扎克收回剑:“我只对和强者厮杀感兴趣!其他的事情别来烦我!或者说,你下次可以来找我厮杀!”
白狗的眼皮抽搐了几下后闭上了,戴佩妮的意识也脱离了这条可怜的小家伙。
明明它可以在主人的爱护下过着安宁的生活,却偏偏不幸地被凶慈馆第二席选中,结果被卷入到凶恶到不可理喻的家庭争吵中莫名其妙地丧了命。

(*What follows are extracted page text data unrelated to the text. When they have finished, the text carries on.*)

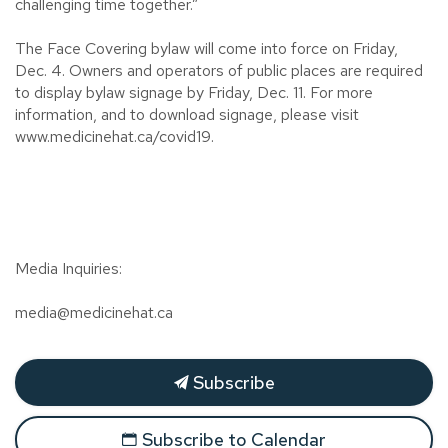
challenging time together.”
The Face Covering bylaw will come into force on Friday,
Dec. 4. Owners and operators of public places are required
to display bylaw signage by Friday, Dec. 11. For more
information, and to download signage, please visit
www.medicinehat.ca/covid19.
Media Inquiries:
media@medicinehat.ca
Subscribe
Subscribe to Calendar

扎克抬起头,望着遮住天空的异界之柱:“那根破柱子又出什么事了吗?咯咯咯…阿雷斯一定又会有所活跃吧?真是期待啊……”
他浑浊的双眼突然燃起狂暴的笑意:“不如去找阿雷斯打一架?就打一架…咯咯咯…只要别不小心杀掉就好…应该能忍住吧?”
就在凶慈馆第三席,自言自语地发表着令人直起鸡皮疙瘩的疯话时,巷子的另一边传来恶劣的抱怨声:“好无聊,好想去死啊…喂?戴佩妮?快出来吧贱人!快把腐朽咆哮还给我————”
听到这个声音,准备离开的扎克,猛地转过身抽出剑扑了过去:“咯咯咯!错怪你了戴佩妮,原来你找我是为了这件事吗?!早说啊,我很乐意出手!”
小巷的外面,有一个看上去很危险的俊美少年,刺猬般桀骜的灰色短发,因为懒得修剪而凌乱不堪,淡黄色的细小同人包藏着玩世不恭的坏笑。
凶慈馆第五席,托比·格里芬,接到戴佩妮的邀请,慢悠悠地来带约定地点,准备出其不意地杀掉这个偷走腐朽咆哮的贱人。
但他万万没想到,并没看到戴佩妮的人影。